# [Task to carry out]
As the answer, return precisely the lines from the one containing "About me (310, 709)" to the final line of the material below, inclusive, and omit every picture.

· · · ·

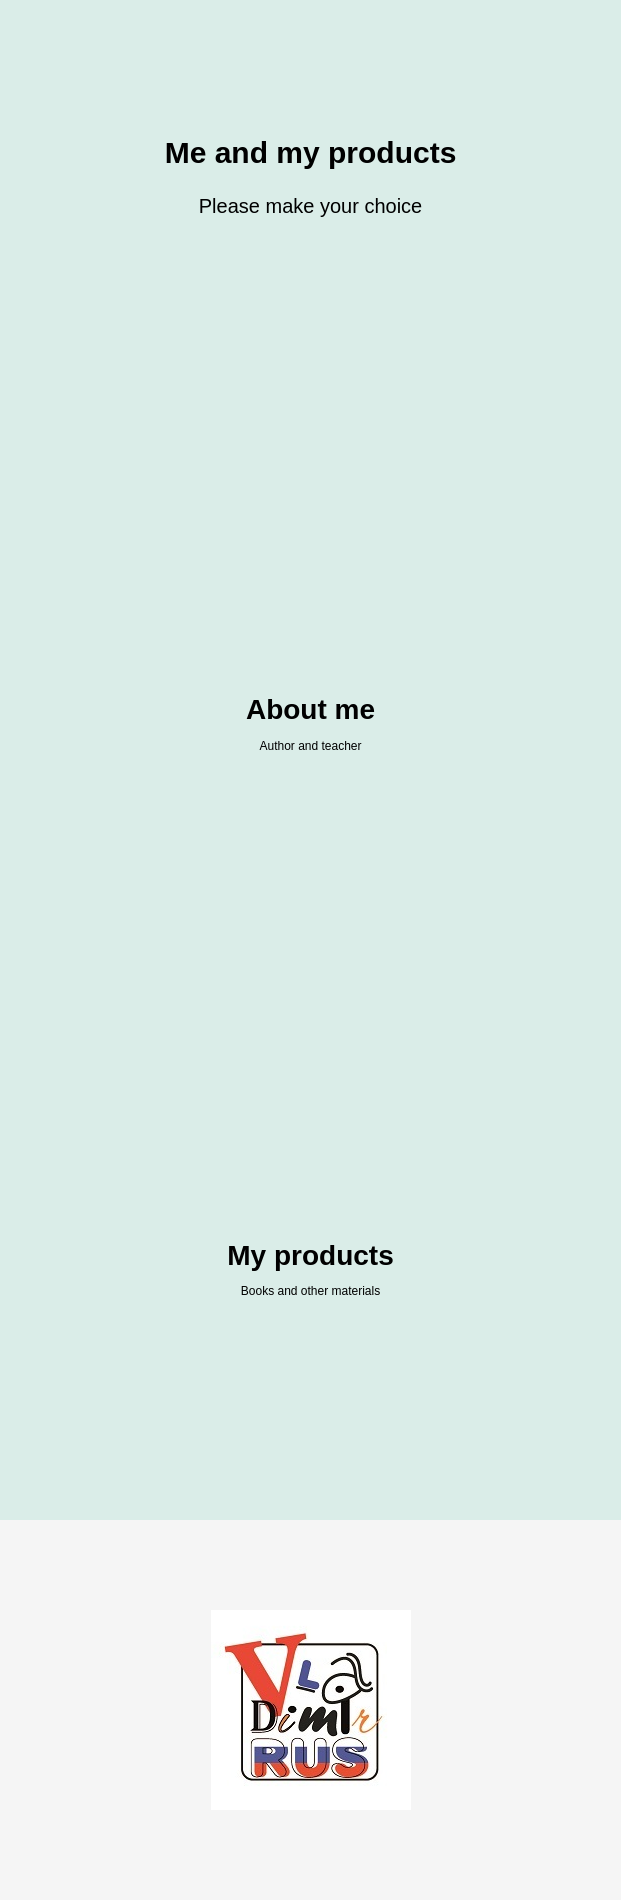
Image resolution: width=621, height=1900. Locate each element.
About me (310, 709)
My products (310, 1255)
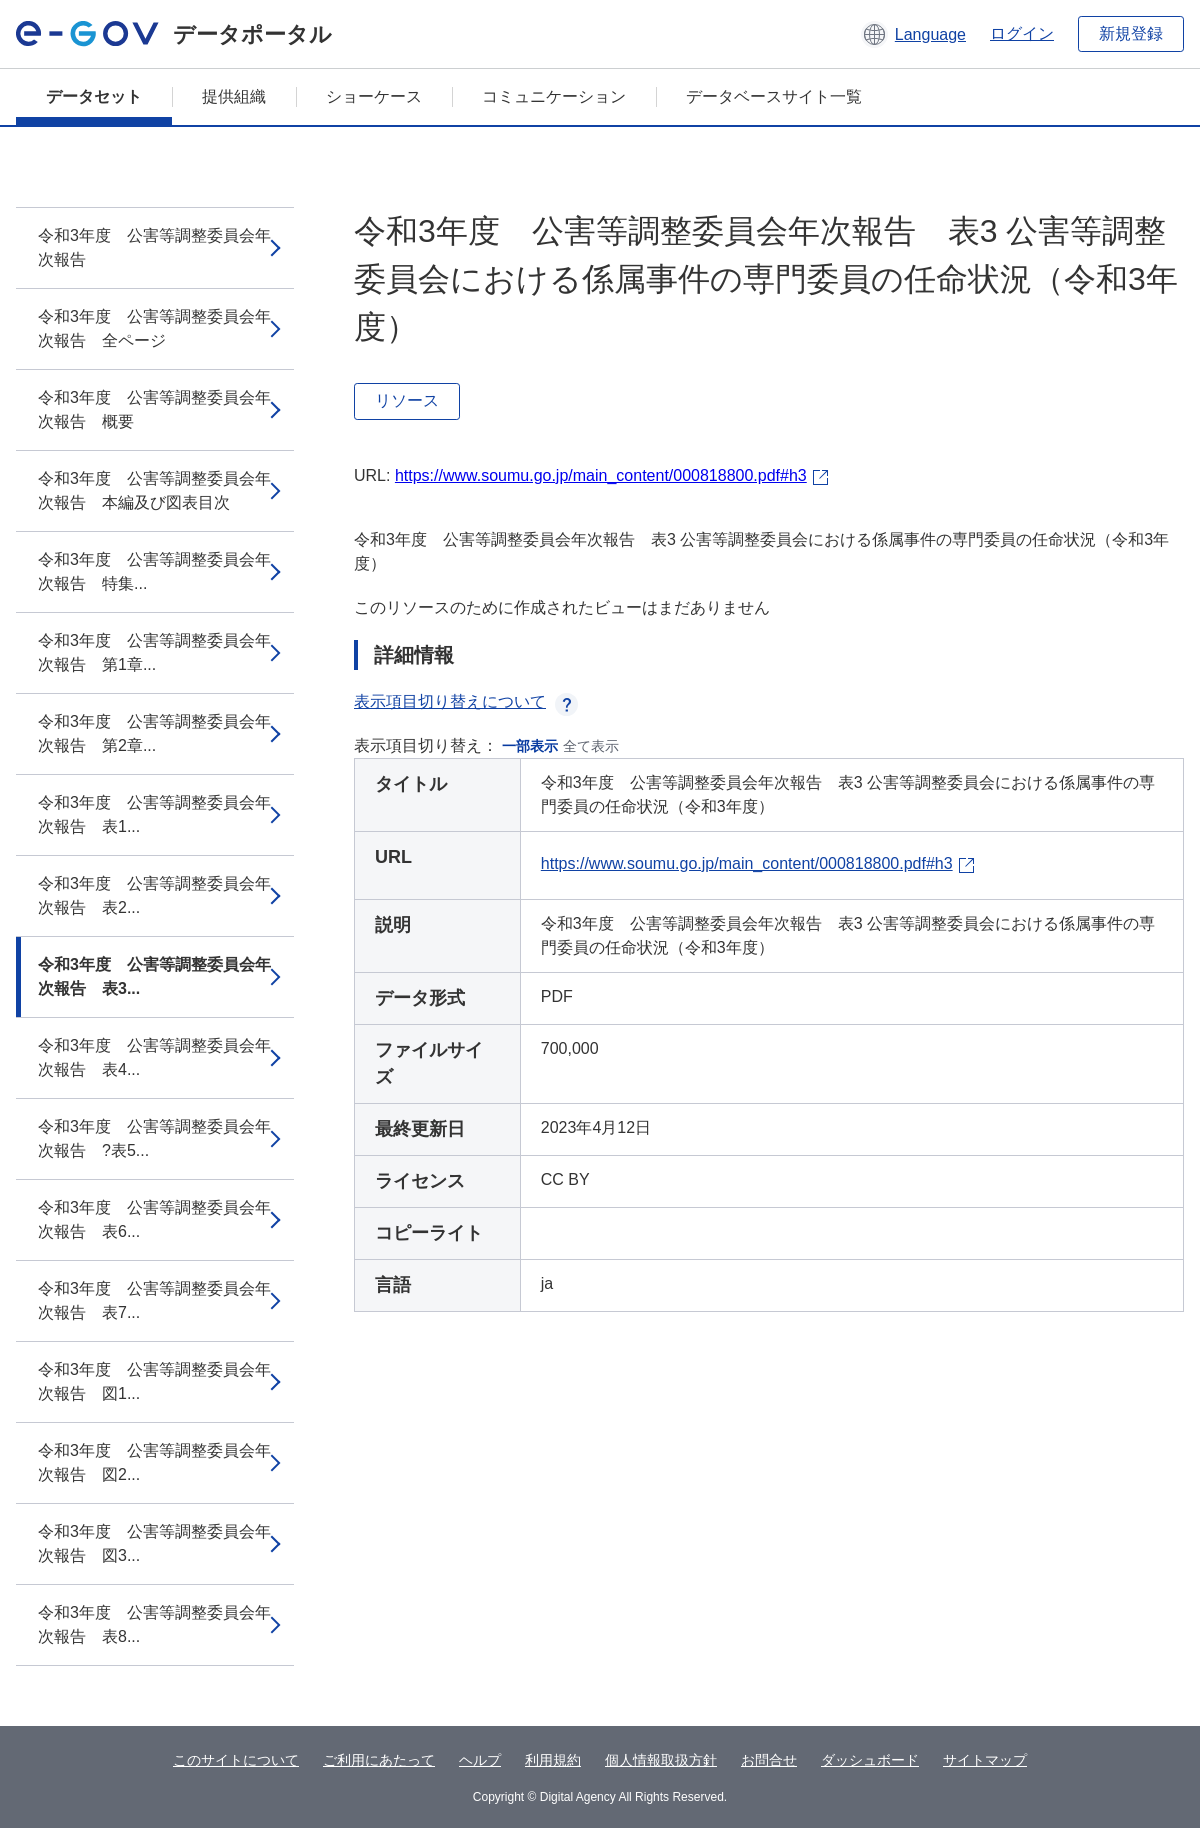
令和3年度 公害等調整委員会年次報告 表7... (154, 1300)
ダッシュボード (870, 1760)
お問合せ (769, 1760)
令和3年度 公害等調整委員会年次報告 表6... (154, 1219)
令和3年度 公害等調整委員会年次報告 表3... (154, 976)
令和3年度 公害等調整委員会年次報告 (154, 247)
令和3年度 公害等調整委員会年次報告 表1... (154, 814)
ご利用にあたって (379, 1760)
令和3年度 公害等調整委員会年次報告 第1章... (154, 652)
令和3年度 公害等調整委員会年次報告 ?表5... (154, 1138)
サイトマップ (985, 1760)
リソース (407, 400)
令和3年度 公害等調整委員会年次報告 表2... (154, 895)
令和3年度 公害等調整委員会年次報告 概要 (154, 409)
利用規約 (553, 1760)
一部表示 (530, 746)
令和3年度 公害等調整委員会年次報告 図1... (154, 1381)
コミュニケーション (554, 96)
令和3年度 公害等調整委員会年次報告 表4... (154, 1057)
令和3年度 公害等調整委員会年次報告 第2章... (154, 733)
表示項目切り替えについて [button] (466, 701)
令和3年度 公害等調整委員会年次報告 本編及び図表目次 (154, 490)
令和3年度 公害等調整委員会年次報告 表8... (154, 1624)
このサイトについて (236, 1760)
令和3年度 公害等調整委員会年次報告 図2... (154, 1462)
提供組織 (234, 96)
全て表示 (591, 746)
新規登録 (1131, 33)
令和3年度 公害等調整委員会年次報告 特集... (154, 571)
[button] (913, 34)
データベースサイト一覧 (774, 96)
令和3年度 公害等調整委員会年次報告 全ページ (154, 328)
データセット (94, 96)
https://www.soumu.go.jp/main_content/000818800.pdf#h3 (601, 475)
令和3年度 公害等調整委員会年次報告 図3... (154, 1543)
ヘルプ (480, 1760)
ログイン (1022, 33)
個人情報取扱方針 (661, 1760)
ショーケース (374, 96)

· · · ·

# [Solution to the problem]
About me (310, 709)
My products (310, 1255)
令和3年度 公害等調整委員会年次報告 表7... (154, 1300)
ダッシュボード (870, 1760)
お問合せ (769, 1760)
令和3年度 公害等調整委員会年次報告 表6... (154, 1219)
令和3年度 公害等調整委員会年次報告 表3... (154, 976)
令和3年度 公害等調整委員会年次報告 (154, 247)
令和3年度 公害等調整委員会年次報告 表1... (154, 814)
ご利用にあたって (379, 1760)
令和3年度 公害等調整委員会年次報告 第1章... (154, 652)
令和3年度 公害等調整委員会年次報告 ?表5... (154, 1138)
サイトマップ (985, 1760)
リソース (407, 400)
令和3年度 公害等調整委員会年次報告 表2... (154, 895)
令和3年度 公害等調整委員会年次報告 概要 (154, 409)
利用規約 (553, 1760)
一部表示 (530, 746)
令和3年度 公害等調整委員会年次報告 図1... (154, 1381)
コミュニケーション (554, 96)
令和3年度 公害等調整委員会年次報告 表4... (154, 1057)
令和3年度 公害等調整委員会年次報告 第2章... (154, 733)
表示項目切り替えについて [button] (466, 701)
令和3年度 公害等調整委員会年次報告 本編及び図表目次 (154, 490)
令和3年度 公害等調整委員会年次報告 表8... (154, 1624)
このサイトについて (236, 1760)
令和3年度 公害等調整委員会年次報告 図2... (154, 1462)
提供組織 (234, 96)
全て表示 (591, 746)
新規登録 (1131, 33)
令和3年度 公害等調整委員会年次報告 特集... (154, 571)
[button] (913, 34)
データベースサイト一覧 (774, 96)
令和3年度 公害等調整委員会年次報告 全ページ (154, 328)
データセット (94, 96)
https://www.soumu.go.jp/main_content/000818800.pdf#h3 (601, 475)
令和3年度 公害等調整委員会年次報告 図3... (154, 1543)
ヘルプ (480, 1760)
ログイン (1022, 33)
個人情報取扱方針 (661, 1760)
ショーケース (374, 96)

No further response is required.